Reputation: 18167
Is there any performance boost in storing the return value of a function by reference? I mean is the following code preferred because it prevents copying the return value of function into the variable?
string Foo()
{
string someString = "some string";
return someString;
}
const string &str = Foo();
Edit: Although in the above example Foo()

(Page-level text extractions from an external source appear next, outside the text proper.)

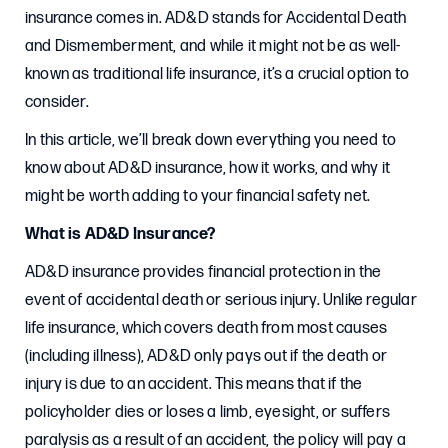
insurance comes in. AD&D stands for Accidental Death
and Dismemberment, and while it might not be as well-
known as traditional life insurance, it’s a crucial option to
consider.
In this article, we’ll break down everything you need to
know about AD&D insurance, how it works, and why it
might be worth adding to your financial safety net.
What is AD&D Insurance?
AD&D insurance provides financial protection in the
event of accidental death or serious injury. Unlike regular
life insurance, which covers death from most causes
(including illness), AD&D only pays out if the death or
injury is due to an accident. This means that if the
policyholder dies or loses a limb, eyesight, or suffers
paralysis as a result of an accident, the policy will pay a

is returning a string, my question concerns returning other type of objects as well.
Upvotes: 2
Views: 177
Reputation: 279345
Your code as it stands contains two copies in Foo
:
(1) from a temporary object of type string
constructed using the const char*
constructor, to someString
.
(2) from the variable someString
to the temporary object that is the return value of Foo
.
You are writing const string &str = Foo();
instead of const string str = Foo();
with the intention of preventing a third copy:
(3) from the temporary object that is the return value of Foo
, to str
.
All three copies are permitted by the standard to be elided, so the question basically is whether your compiler needs help with 3.
As a rule of thumb I would say no -- if your compiler is smart enough to elide copies 1 and 2, then likely it is smart enough to elide 3. If it is not smart enough to elide any of them, and this costs you performance, then you need to work on function Foo
as well as on code that calls it. But this situation won't come up -- as long as you remember to turn on optimization, any real C++ compiler can do copy elision.

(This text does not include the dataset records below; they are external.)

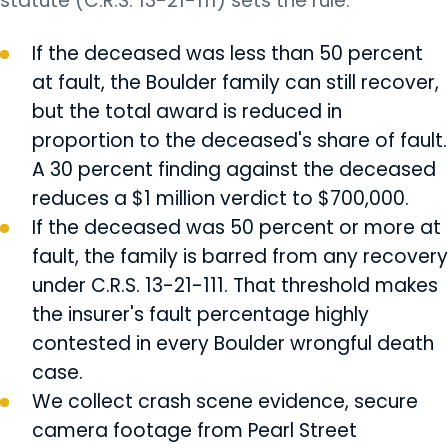
statute (C.R.S. 13-21-111) sets the rule.
If the deceased was less than 50 percent
at fault, the Boulder family can still recover,
but the total award is reduced in
proportion to the deceased's share of fault.
A 30 percent finding against the deceased
reduces a $1 million verdict to $700,000.
If the deceased was 50 percent or more at
fault, the family is barred from any recovery
under C.R.S. 13-21-111. That threshold makes
the insurer's fault percentage highly
contested in every Boulder wrongful death
case.
We collect crash scene evidence, secure
camera footage from Pearl Street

There could conceivably be special cases where you need to write your code carefully to help the compiler out where it fails to elide some copy that it is permitted to elide. You need to find those cases as they occur, no general coding guideline can (accurately) tell you that you need to worry about (3) but not (1) and (2).
Upvotes: 1
Reputation: 198
The way string is implemented in C++ is as an array of characters. So, when you use a reference, the primary advantage is that a member-wise copy can be avoided, and the object being pointed to is the object that has been passed in itself. This improves performance where large strings or arrays are involved. For your example, the string is really short and does not really matter! Hope this helps :).
Upvotes: 4
Reputation: 5556
Know, you will not gain perfomance boost. You can use std::move() to gain boost in this case.
Upvotes: 1
Reputation: 24846
Today compilers are smart enough and will probably use RVO (return value optimization) in such cases. So even if returning by value no copy overhead will exist
The main rule you should follow is writing a good readable code (because code is written for people) and bother with optimizations only when it is required and only after you found the bottleneck
Upvotes: 2
Reputation: 154007
No. It's possible, in fact, that there is a slight loss in performance (although I doubt it). About all you gain by using references in this case is obfuscation.